Friday, August 11, 2006

Opps!

Obviously we corrupted Tyler . . . he'll never be able to minister in a "real" church again. How will he ever finish his MDiv and interview to be a professional minister at some "nice" church? How will he get invited to speak at all the big venues if he's as screwed up as we are?

Our apologies to everyone who had high hopes for Tyler becoming the next superstar preacher.

Thursday, August 10, 2006

I'm here alone . . .

The usual suspects are absent.

Bill's at the VA this morning.
Gordon is on his way to Decatur for some business appointments.
Tyler and Lindsey have gone after a summer of being co-conspirators.
The Thursday morning study group wasn't here . . . guess most weren't able to make it.
Steve is working at his mother's.
Tom won't be back until the weekend.
Bill even gave away his pet snake (the one I was hoping to raise to sufficient size to have that snake-handling service everyone is anticipating) to one of the kids from the apartments.

I'm sitting here alone . . . which doesn't happen often. Listening to Bob Marley and waiting on an email so I can start on the powerpoint for Sunday.

Thinking I might as well read a little of Rob Bell's Velvet Elvis and enjoy the break.

I am starting some regular prayer time on Monday with Father William Wilson.

Planning some prayertime tonight with our family as Aaron and Adrienne start a new school year tomorrow.

Being alone to reflect for a bit is good. God is good. Life is good. Having fellow-travelers is good.

Monday, August 07, 2006

Worship Assemblies

Some ways of looking at the Sunday morning worship assembly:

1) Since God is very exacting and demanding in how he wants to be worshipped, it is of utmost importance that we get it right and please him so his wrath does not descend on us. Every Sunday is an exercise in appeasing (pleasing) God.

2) Being a good and faithful Christian means attending each and every Sunday to fulfill the requirements so one stays "saved." Each Sunday is an act of self-preservation through punching a card.

3) Sunday mornings are the time to share God's message with a lost and dying world, so we need an event that communicates in the language and context of 'the lost' so they will be attracted and taught as well. Sunday is a time for attracting seekers on their terms.

4) Sunday mornings are another moment in a lifestyle of following Jesus, neither more or less important, but a significant moment because of the gathering of believers. Sunday is an assembly time for believers that reflects their daily walks and feeds those journeys as well.

I know there are more options, and variations for viewing the Sunday assembly, than just these four, but these will serve to illustrate my thoughts.

I don't like the first because it is worship out of fear and a flawed view of God.
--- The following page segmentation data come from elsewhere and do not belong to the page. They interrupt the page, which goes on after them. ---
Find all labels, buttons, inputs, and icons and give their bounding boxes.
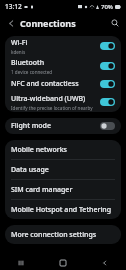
button[interactable]: Bluetooth [5, 56, 121, 76]
button[interactable]: Off [100, 122, 115, 130]
staticText: Ultra-wideband (UWB) [11, 94, 86, 104]
button[interactable]: More connection settings [5, 225, 121, 244]
staticText: Bluetooth [11, 58, 45, 68]
staticText: Data usage [11, 165, 49, 175]
button[interactable]: On [100, 80, 115, 88]
button[interactable]: Home [42, 255, 84, 270]
staticText: 70% [101, 3, 113, 11]
button[interactable]: Flight mode [5, 118, 121, 134]
staticText: kdenis [11, 49, 26, 55]
button[interactable]: Mobile Hotspot and Tethering [5, 200, 121, 219]
button[interactable]: On [100, 42, 115, 50]
button[interactable]: Back [4, 16, 18, 30]
staticText: 13:12 [5, 2, 22, 11]
staticText: More connection settings [11, 230, 97, 240]
button[interactable]: Data usage [5, 160, 121, 179]
button[interactable]: Back [84, 255, 126, 270]
staticText: Mobile Hotspot and Tethering [11, 205, 112, 215]
staticText: 1 device connected [11, 69, 53, 75]
button[interactable]: On [100, 62, 115, 70]
staticText: Identify the precise location of nearby … [11, 105, 96, 111]
staticText: Mobile networks [11, 145, 67, 155]
staticText: NFC and contactless payments [11, 79, 96, 89]
button[interactable]: On [100, 98, 115, 106]
staticText: Wi-Fi [11, 38, 28, 48]
staticText: Connections [20, 17, 76, 29]
button[interactable]: Ultra-wideband (UWB) [5, 92, 121, 112]
button[interactable]: Mobile networks [5, 140, 121, 159]
button[interactable]: NFC and contactless payments [5, 76, 121, 92]
button[interactable]: SIM card manager [5, 180, 121, 199]
button[interactable]: Wi-Fi [5, 36, 121, 56]
button[interactable]: Search [108, 16, 122, 30]
staticText: SIM card manager [11, 185, 73, 195]
staticText: Flight mode [11, 121, 51, 131]
button[interactable]: Recents [0, 255, 42, 270]
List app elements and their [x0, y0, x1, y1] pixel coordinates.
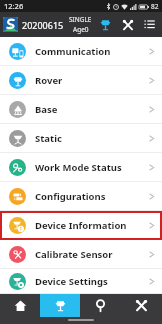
staticText: Device Information	[35, 219, 127, 232]
staticText: Work Mode Status	[35, 161, 122, 174]
staticText: Static	[35, 132, 62, 145]
staticText: Rover	[35, 74, 63, 87]
button[interactable]: Communication	[0, 37, 162, 66]
staticText: Calibrate Sensor	[35, 248, 113, 261]
button[interactable]: Menu	[141, 16, 158, 33]
button[interactable]: Device	[40, 294, 80, 317]
button[interactable]: Tools	[121, 294, 162, 317]
button[interactable]: Location	[80, 294, 121, 317]
staticText: Age0	[73, 25, 89, 34]
button[interactable]: Satellite status	[97, 16, 114, 33]
button[interactable]: Home	[0, 294, 40, 317]
button[interactable]: Work Mode Status	[0, 153, 162, 182]
button[interactable]: Device Settings	[0, 269, 162, 294]
staticText: 82	[151, 2, 159, 11]
button[interactable]: Device Information	[0, 211, 162, 240]
button[interactable]: Rover	[0, 66, 162, 95]
button[interactable]: Calibrate Sensor	[0, 240, 162, 269]
staticText: Configurations	[35, 190, 106, 203]
staticText: SINGLE	[69, 15, 92, 24]
button[interactable]: Tools	[119, 16, 136, 33]
staticText: Base	[35, 103, 58, 116]
staticText: Device Settings	[35, 275, 108, 288]
button[interactable]: Static	[0, 124, 162, 153]
staticText: Communication	[35, 45, 111, 58]
staticText: 20200615	[22, 19, 64, 31]
button[interactable]: App logo	[3, 17, 18, 32]
staticText: 12:26	[4, 1, 24, 11]
button[interactable]: Base	[0, 95, 162, 124]
button[interactable]: Configurations	[0, 182, 162, 211]
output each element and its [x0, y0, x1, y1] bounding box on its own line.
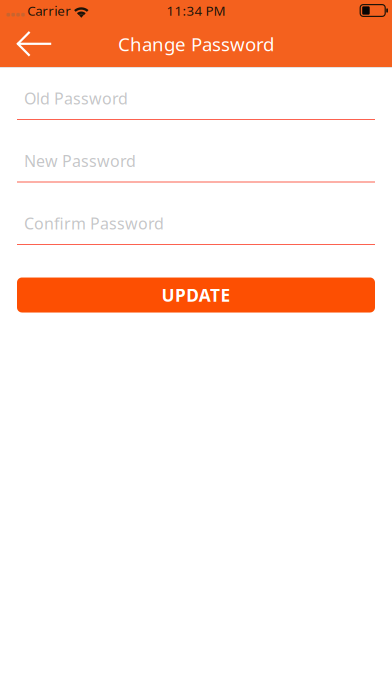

I don't agree with the second because it is self-serving and ultimately empty. It has no daily-life dimension.

The third, though popular in many churches today, strips Christian worship of anything distinctly Christian if it is also not culturally popular. It is consumer-oriented worship; pop-culture worship for a pop-culture world (or whatever worship for whatever world).

Of course the fourth option is the one I prefer. Sunday isn't more important than other days, but it is an important event - to get together with others. We don't focus on appeasing God . . . we share in whatever has to do with our faith and our journeys. Because it is not elevated to a more important time than other times, we are free to do whatever is helpful to our daily walks.

Sunday mornings are not a time to please God, nor to please people. No order is arranged to satisfy God, nor is something planned to satisfy people's desires. Our gatherings should be meaningful and speak to our daily experiences - giving us opportunities to reflect on what has happened in our daily lives, and to prepare us for what will happen as we walk daily with Jesus.

The 'evangelistic' dimension comes not in having a very comfortable 'relevant' worship experience which is a vehicle for communicating a 'how to be saved' message, but in speaking boldly and authenically about life as lived in faith. As believers gather to have real conversation about real life and faith, the Good News is inherent in that discussion.

Rather than assemblies stripped of anything unfamiliar to a person unacquainted with Christianity, our assemblies ought to contain testimony to our faith . . . no matter how foreign that might seem to some. I heard the rationale for a new church start-up in the 80's where the celebration of communion was relegated to Sunday night small groups because the Sunday morning assembly wasn't to have anything that might make the unbeliever uncomfortable. The logic is sound if one's goal is consumer-friendly Christianity.

I hope we continue to spend time planning our worship gatherings, not to appease God, not to entertain or attract people, but to deal authenically in whatever way possible with how faith and life in our world intersect. We are free to be rich in Christian meaning and free to be adaptive to ways of communicating with no other goal than to be truthful about how to live in the Kingdom of God.

Friday, August 04, 2006

Catching Up

For anyone interested - here's what's been happening:

I survived a week without my laptop (while it was repaired) and was made acutely aware of how much of what I do depends on it.

Went to a Taize prayer service last night and was thoroughly blessed. For me it was a perfect sense of peace and quietness.

Been listening to Peter Gabriel lately - and Matisyahu "Youth" today. Nothing like a hasidic reggae/rapper to give a change of pace.

Have thoroughly enjoyed working with Lindsey and Tyler - our student ministers this summer - and am going to miss them greatly. Fortunately Lindsey is in school here, so she will still be around!

Our "monastic" community is growing - and I need to begin a practice of daily prayer with the brothers. We might need to work out our own version of Benedict's Rule.

I think we are closer to God . . . and further from religiosity than ever before.